Amiera selalu berkata jika dia tidak mau Amel kehilangan sosok ayah. Padahal Bu Ranti tahu, Bagas sendiri tidak pernah meluangkan waktunya untuk Amel. Bahkan saat Amel sakitpun pria itu cuek dan lebih memilih kerjaannya. 

 "Ibu sudah terlalu sering membahas ini. Berkali-kali juga Amiera katakan, akan bertahan demi Amel. Meski itu sangat menyakitkan," ucap Amiera penuh keyakinan.

 Ingin rasanya Amiera bercerita pada sang Ibu jika Bagas membawa wanita lain pulang ke rumah. Tapi dia juga tidak ingin membuat Ibunya semakin khawatir dan semakin membenci mertua dan juga suaminya.

 "Kamu masih muda, Nak.
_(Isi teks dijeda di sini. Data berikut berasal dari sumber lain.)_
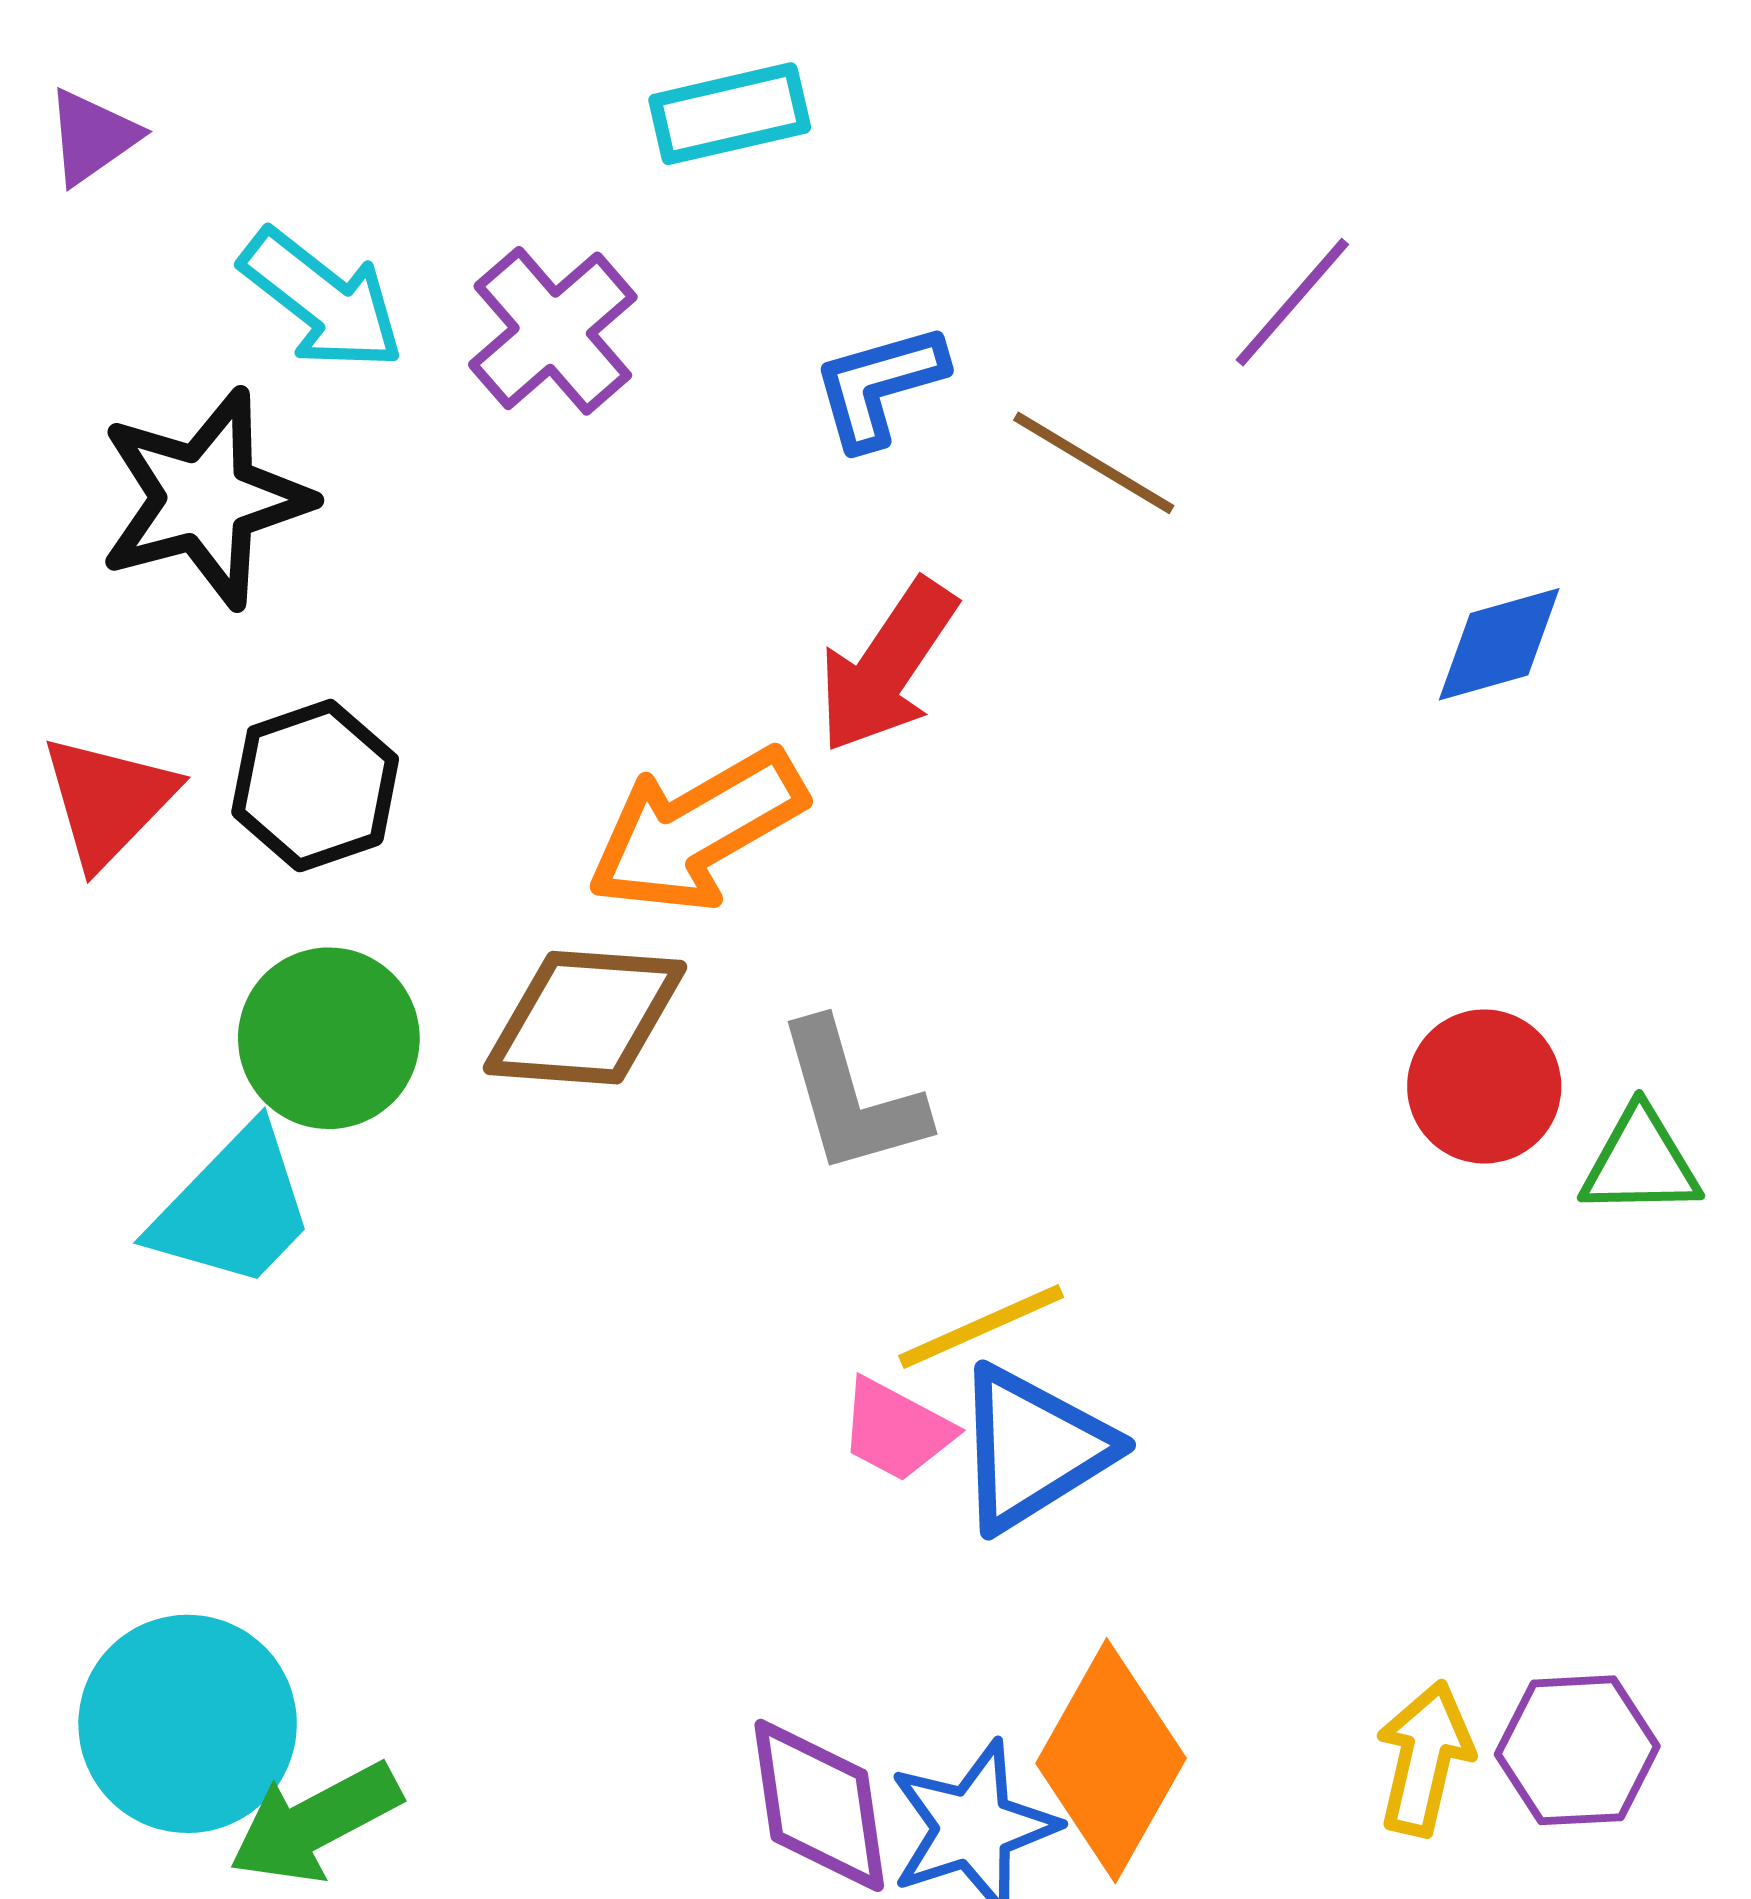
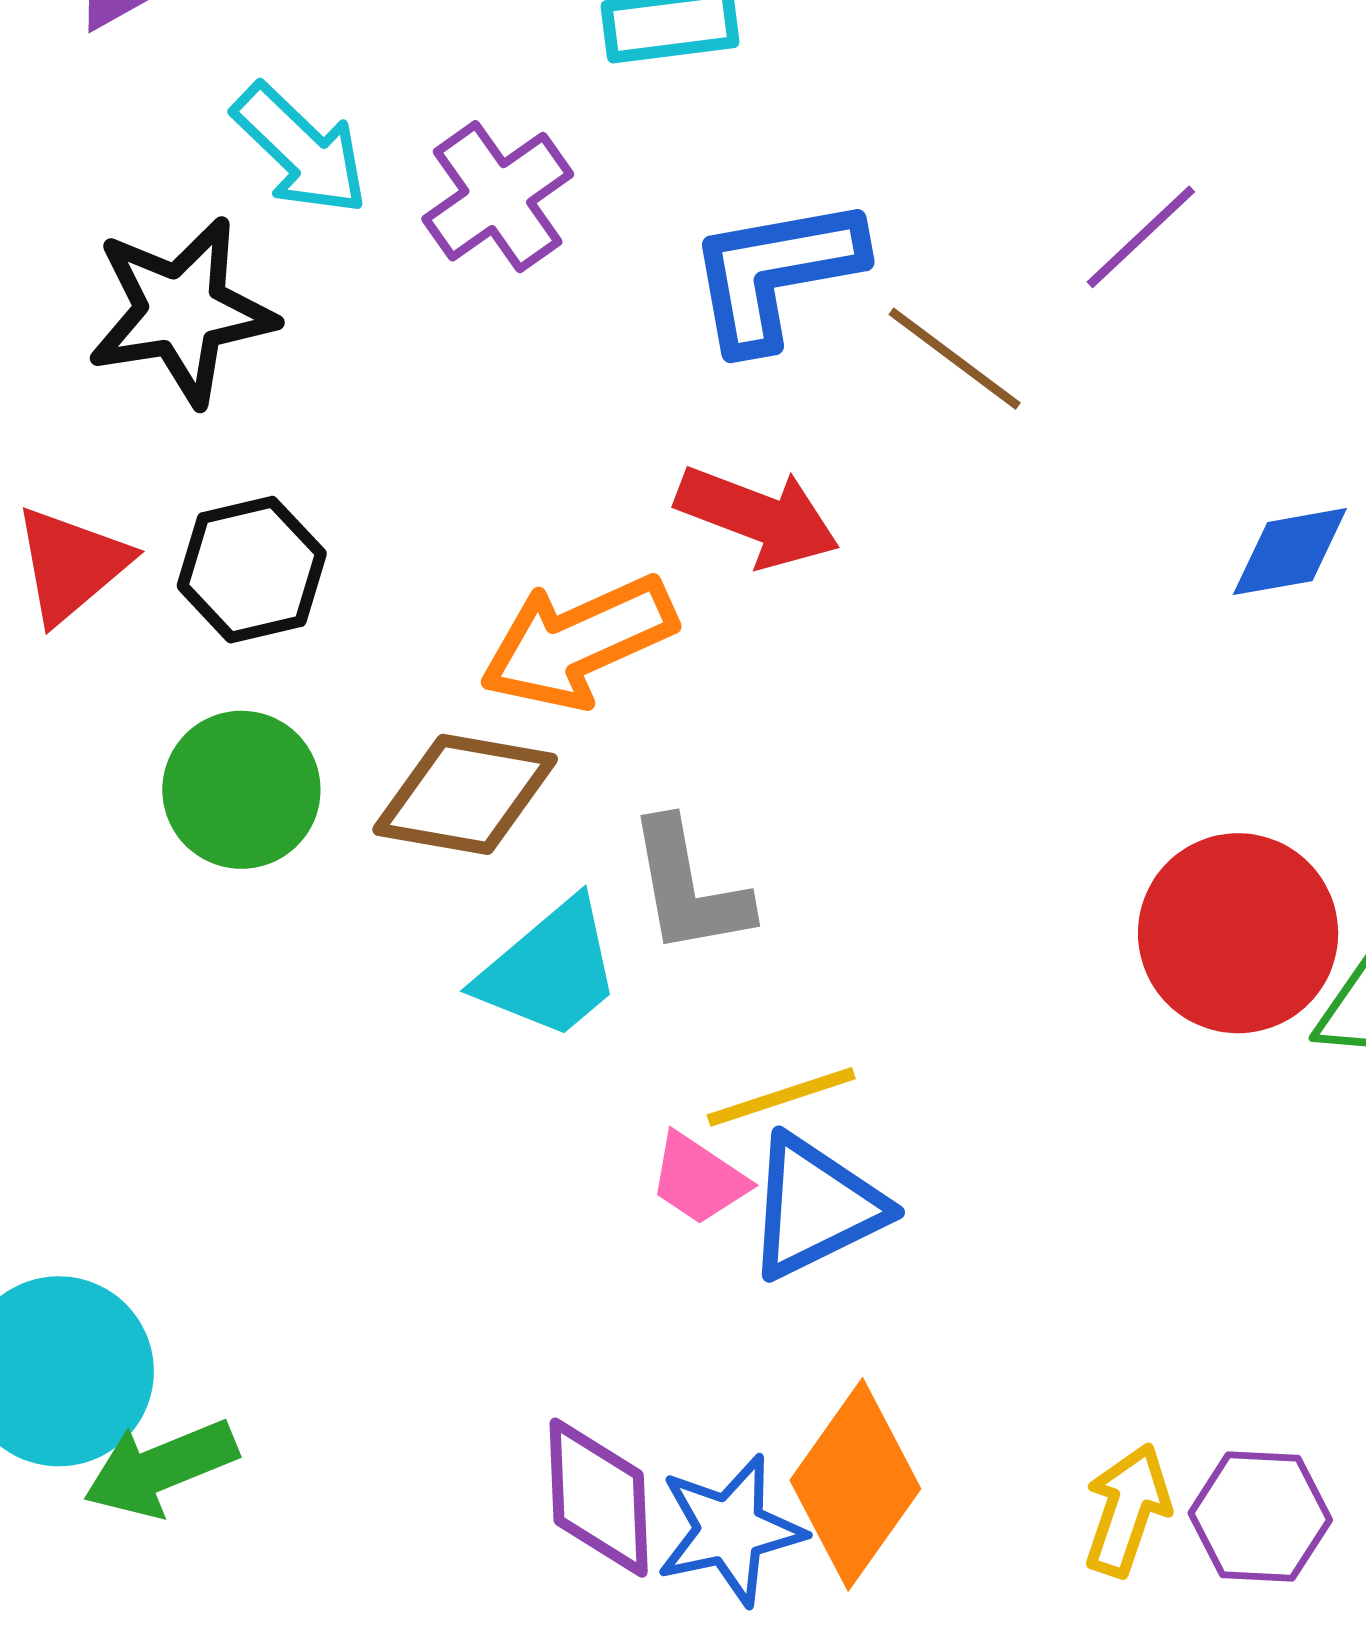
blue L-shape: (879, 386) -> (775, 273), size x1.5
red arrow: (887, 666) -> (758, 517), turned -109
red circle: (1484, 1086) -> (1238, 933), size x1.5
cyan trapezoid: (234, 1208) -> (550, 970), moved

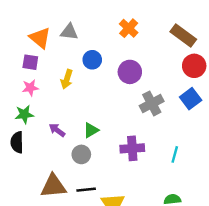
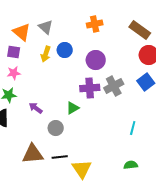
orange cross: (129, 28) -> (95, 24), turned 35
gray triangle: (69, 32) -> (46, 27), turned 35
yellow arrow: (67, 79) -> (46, 54), moved
green triangle: (91, 130) -> (73, 108), moved
purple cross: (132, 148) -> (90, 88), moved

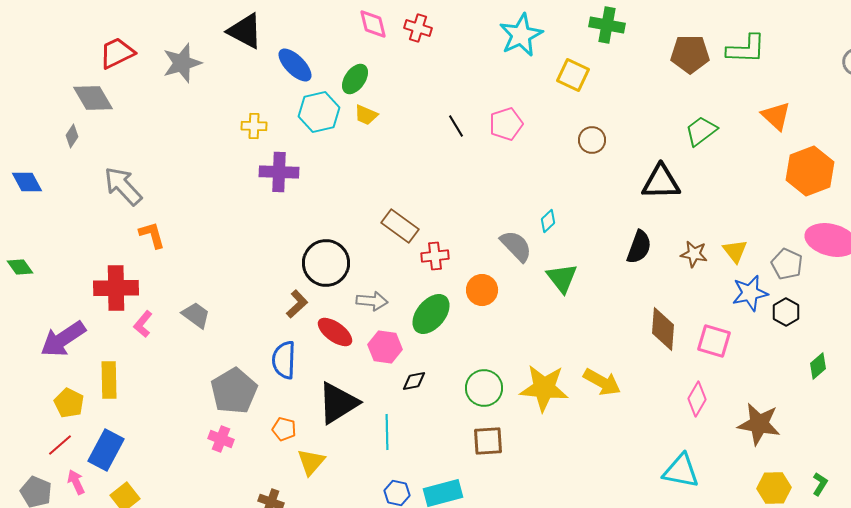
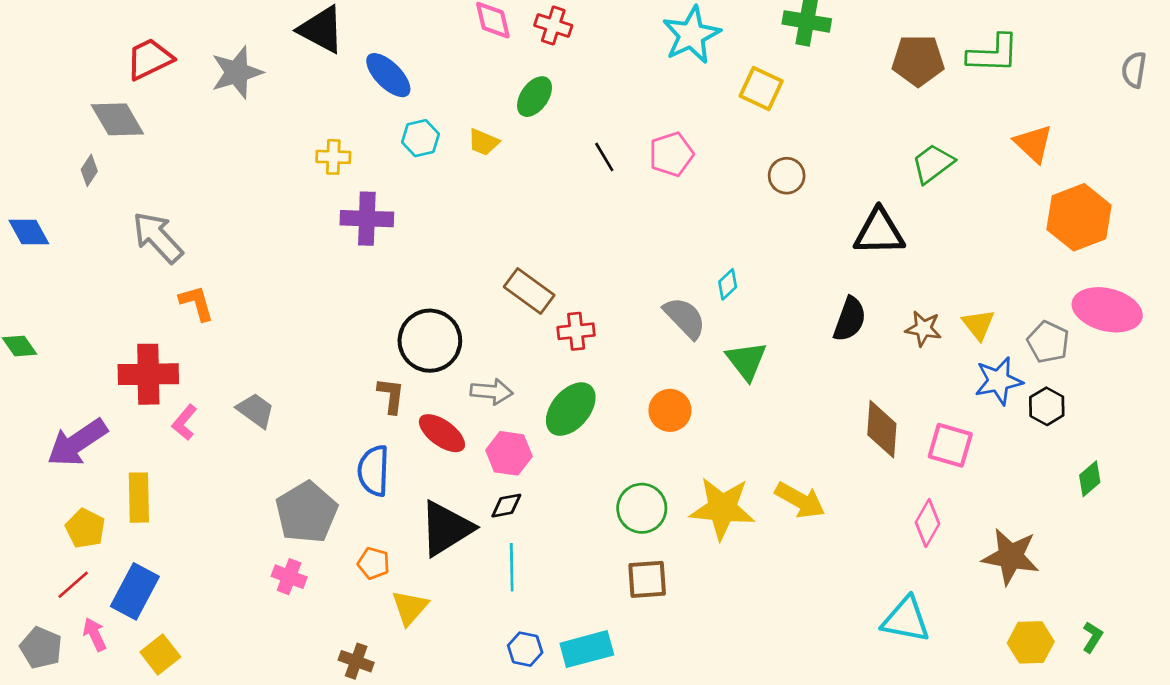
green ellipse: (355, 79) -> (534, 97), moved
cyan hexagon: (319, 112) -> (421, 138), size x0.7
orange circle: (482, 290) -> (670, 410), moved
brown L-shape: (297, 304) -> (391, 396), turned -40
black diamond: (414, 381) -> (506, 506), moved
Meski kita tidak kaya, tapi Ibu masih sanggup memberi makan kamu dan Amel. Rasanya Ibu tidak rela jika kamu di perlakukan tidak adil oleh mereka. Seolah kamu di sana adalah sebuah beban," ucap Bu Ranti sambil menatap sang cucu. 

 "Ibumu benar, Ra. Seharusnya kamu pergi saja dari rumah itu." Sebuah suara perempuan menyela, mengejutkan Amiera dan Bu Ranti. 

 "Karin ...

 Amiera tersenyum melihat kedatangan sahabatnya. Tapi dalam hati dia juga takut jika Karin akan mengatakan pada Ibunya tentang Luna. Tadi malam, Amiera sempat bercerita tentang Luna pada sahabatnya itu. 

 "Iya, ini aku. Apa kamu baik-baik saja?" tanya Karin lalu ikut duduk di sofa. Dia menatap Amiera penuh selidik.

 "Tentu aku baik-baik saja, memangnya apa yang akan terjadi?" jawab Amiera gugup. 

 Karin menghela nafas panjang. 

 "Kamu akan tinggal satu atap dengan wanita lain dan kamu masih bertanya apa yabg akan terkadi?" Karin melirik ke arah Bu Ranti saat mengatakan itu, sepetinya dia ingin Ibu sahabatnya tau tentang apa yang terjadi saat ini.

 "Apa yang kamu katakan, wanita siapa yang kamu maksud?" tanya Bu Ranti.

 "Menantumu itu membawa wanita lain tinggal di rumah, apa Amiera belum cerita pada Tante?" tanya Karin.

 Bu Ranti terpaku, dadanya terasa sesak mendengar apa yang di ucapkan Karin. Wanita itu menatap putrinya yang terlihat gugup. Dari sikap Amiera dia tahu benar, jika apa yang di katakan oleh Karin adalah benar dan dia tidak perlu menanyakan itu pada anaknya.

 "Nak, apakah kamu masih ingin bertahan?" tanya Bu Ranti sendu. 

 "Aku yakin Mas Bagas tidak akan melewati batas, Bu. Biarkan aku bertahan," jawab Amiera pelan.

 Bu Ranti tersenyum getir. 

 "Sebagai seorang Ibu, aku akan mendukung semua keputusanmu. Tapi, jika Bagas melakukan hal yang keterlaluan, Ibu juga punya hak untuk melindungimu," ucap Bu Ranti. 

 "Baiklah, Bu. Aku akan bawa Amel pulang. Ibu juga tidak usah khawatir, Mas Bagas berjanji akan mencarikan wanita itu kontrakan segera." Amiera tersenyum dan berusaha untuk menenangkan Ibunya. Wanita itu memberi isyarat pada Karin untuk pergi bersamanya.

 Bu Ranti hanya bisa menatap kepergian anaknya. Sebenarnya dia sama sekali tidak percaya dengan menantunya, jadi dia putuskan untuk menemui Bagas secepatnya.